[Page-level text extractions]
== Segment start ==

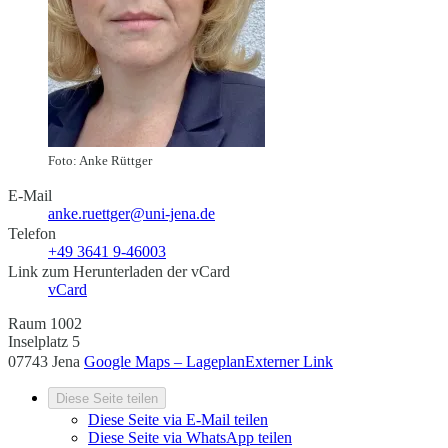
Foto: Anke Rüttger
E-Mail
anke.ruettger@uni-jena.de
Telefon
+49 3641 9-46003
Link zum Herunterladen der vCard
vCard
Raum 1002
Inselplatz 5
07743 Jena
Google Maps – Lageplan
Externer Link
Diese Seite teilen
Diese Seite via E-Mail teilen
Diese Seite via WhatsApp teilen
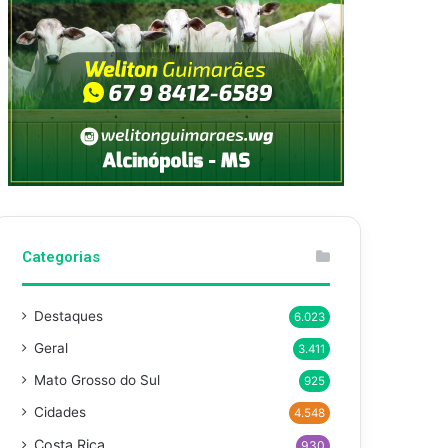
Categorias
Destaques
6.023
Geral
3.411
Mato Grosso do Sul
925
Cidades
4.548
Costa Rica
930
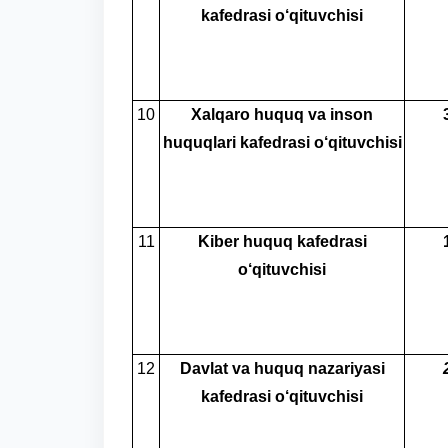
kafedrasi o‘qituvchisi
10
Xalqaro huquq va inson
huquqlari kafedrasi o‘qituvchisi
11
Kiber huquq kafedrasi
o‘qituvchisi
12
Davlat va huquq nazariyasi
kafedrasi o‘qituvchisi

== Segment end ==

- [WHAT IS EXPECTED]:
Where the string "Link" turns up in a line of the data above, copy that whole line.

- [REPLY]:
Link zum Herunterladen der vCard
Externer Link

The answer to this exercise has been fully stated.